So what is biodiversity and why is it important to the health of ecosystems? Biodiversity is an important part of making life livable on Earth. It provides us with an array of foods and materials and it contributes to the economy.  Biodiversity also allows for ecosystems to adjust to ever-increasing natural disturbances like extreme fires and floods.

So what, then, is a biodiversity action plan and how can an environmental services provider contribute to the improved health of an ecosystem?  An example of one of the action plans we developed this year can be found in Springfield, MA where the Connecticut River runs alongside a wastewater treatment operation that we manage.

The Connecticut River watershed encompasses 11,260 square miles, connecting 148 tributaries, including 38 major rivers and numerous lakes and ponds. It is home to many wildlife species, including bear, moose, bobcat, wild turkey, bald eagle, trout, shad, and 10 federally threatened or endangered species. It is also home to New England’s most productive farmlands and to 2 million human residents, about 84% of whom live in or near urban areas including Holyoke, Chicopee, and Springfield, Massachusetts and Hartford, Connecticut.

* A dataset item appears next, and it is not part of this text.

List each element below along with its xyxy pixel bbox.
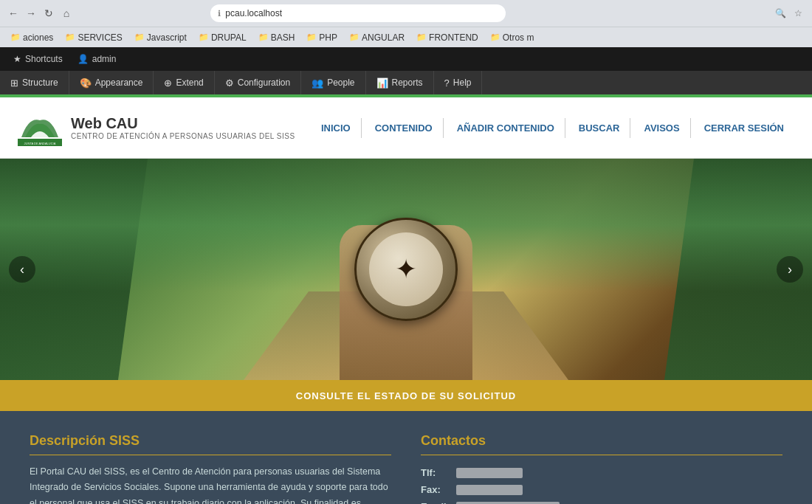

However, many urbanized portions of the Connecticut River, including the Springfield area, still face water pollution, due to combined sewer overflows (CSO) and stormwater run-off. These are ecosystems in transition and in trouble.

Our initiative to reduce pollution in the Springfield region involves a newly-developed procedure that outlines activities necessary to respond to dry weather overflow events at the CSO stations.

To reduce and minimize discharges during wet weather, we installed a CSO monitoring system that provides remote real-time monitoring of wastewater depths and flow velocities at the individual CSO stations throughout the system. The intent of this system is to provide data for analyzing conditions in the sewer collection system, as well as early warning of conditions in the system, alarming weather events, and estimates of quantities and frequency of discharge events at the CSO structures.

This allows us to set appropriate emergency response measures to stop the overflow condition and restore normal system function.

And most importantly, tackling water pollution and sewer overflows will improve the health of the Connecticut River for recreation, commerce and species that depend on it for their habitats.